3.3 Gemäss Art. 8 ZGB hat, wo das Gesetz es nicht anders bestimmt, derjenige das Vorhandensein einer behaupteten Tatsache zu beweisen, der aus ihr Rechte ableitet. Nach dieser Grundregel hat die Partei, welche Ansprüche geltend macht, die rechtsbegründenden Tatsachen zu beweisen ( BGE 128 III 271 E. 2a/aa). Die Verkehrsdurchsetzung eines zum Gemeingut gehörenden Zeichens ist für den Markenschutz rechtsbegründend, da dieser sonst nicht entstehen kann (Art. 2 lit. a Markenschutzgesetz [MSchG; SR 232.11]). Somit hat gemäss Art. 8 ZGB der Inhaber einer Marke mit einem zum Gemeingut gehörenden Zeichen dessen Verkehrsdurchsetzung zu beweisen, soweit keine abweichende gesetzliche Beweislastvorschrift vorgeht. Zu diesen Vorschriften gehört Art. 9 Abs. 1 ZGB , der vorsieht, dass öffentliche Register und öffentliche Urkunden für die durch sie bezeugten Tatsachen vollen Beweis erbringen, solange nicht die Unrichtigkeit ihres Inhalts nachgewiesen ist. Die Tragweite der Vermutung der Richtigkeit von Eintragungen in öffentlichen Registern hängt davon ab, welche Tatsachen sie bezeugen. Dabei ist zu beachten, dass das IGE bei der Anmeldung von Marken mit gemeinfreien Zeichen als administrative Beweiserleichterung die Glaubhaftmachung der Verkehrsdurchsetzung genügen lässt (vgl. BGE 130 III 328 E. 3.2 mit Hinweisen). Der Vermerk "durchgesetzte Marke" bezeugt daher bloss, dass das IGE die Verkehrsdurchsetzung des Freizeichens bei der Anmeldung als Marke als glaubhaft erachtet hat.

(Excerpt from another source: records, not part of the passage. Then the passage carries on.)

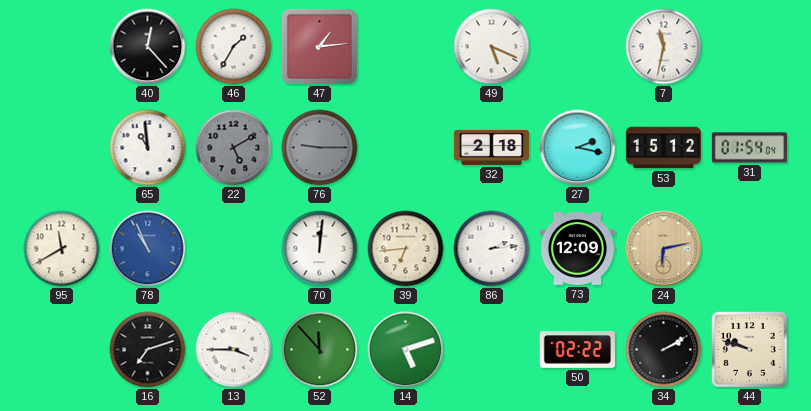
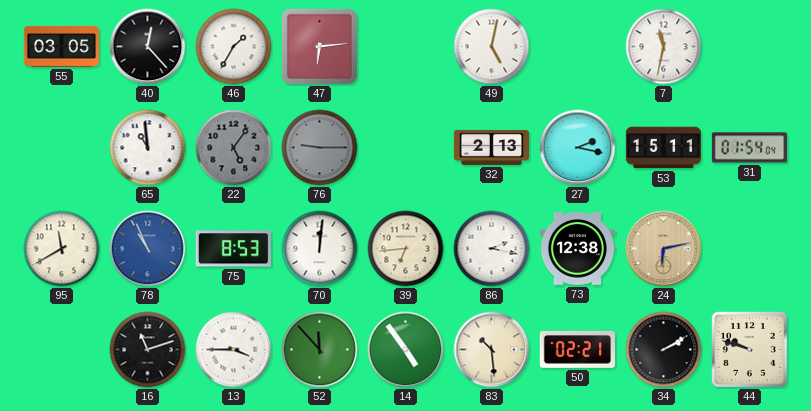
55: none -> 03:05
47: 1:14 -> 6:14
49: 5:19 -> 5:02
22: 5:10 -> 5:06
32: 2:18 -> 2:13
53: 15:12 -> 15:11
75: none -> 8:53
86: 2:14 -> 2:17
73: 12:09 -> 12:38
16: 7:12 -> 11:12
14: 5:12 -> 4:54
83: none -> 10:29
50: 02:22 -> 02:21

Im Zivilprozess genügt jedoch die Glaubhaftmachung der Verkehrsdurchsetzung nicht, weshalb diese vom Markeninhaber zu beweisen ist, wenn der Verletzungsbeklagte die
BGE 130 III 478 S. 481
Einrede der Schutzunfähigkeit einer aus gemeinfreien Zeichen bestehenden Marke erhebt (LUCAS DAVID, Basler Kommentar zum Markenschutzgesetz, Muster- und Modellgesetz, 2. Aufl., N. 42 zu Art. 2 MSchG ; CHRISTOPH WILLI, MSchG-Kommentar, N. 188 zu Art. 2 MSchG ).

3.4 Nach dem Gesagten hat das Handelsgericht die Beweislast richtig verteilt, wenn es annahm, die Klägerin habe die vom Beklagten bestrittene Verkehrsdurchsetzung des gemeinfreien Zeichens LERNSTUDIO als Marke zu beweisen.